Retrieve all lines below that have the string "winforpro".

[Start of section]

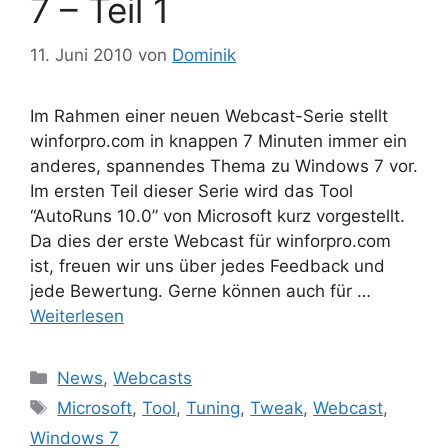
7 – Teil 1
11. Juni 2010
von
Dominik
Im Rahmen einer neuen Webcast-Serie stellt
winforpro.com in knappen 7 Minuten immer ein
anderes, spannendes Thema zu Windows 7 vor.
Im ersten Teil dieser Serie wird das Tool
“AutoRuns 10.0” von Microsoft kurz vorgestellt.
Da dies der erste Webcast für winforpro.com
ist, freuen wir uns über jedes Feedback und
jede Bewertung. Gerne können auch für …
Weiterlesen
Kategorien
News
,
Webcasts
Schlagwörter
Microsoft
,
Tool
,
Tuning
,
Tweak
,
Webcast
,
Windows 7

[End of section]

REPLY TO THE EXERCISE -
winforpro.com in knappen 7 Minuten immer ein
Da dies der erste Webcast für winforpro.com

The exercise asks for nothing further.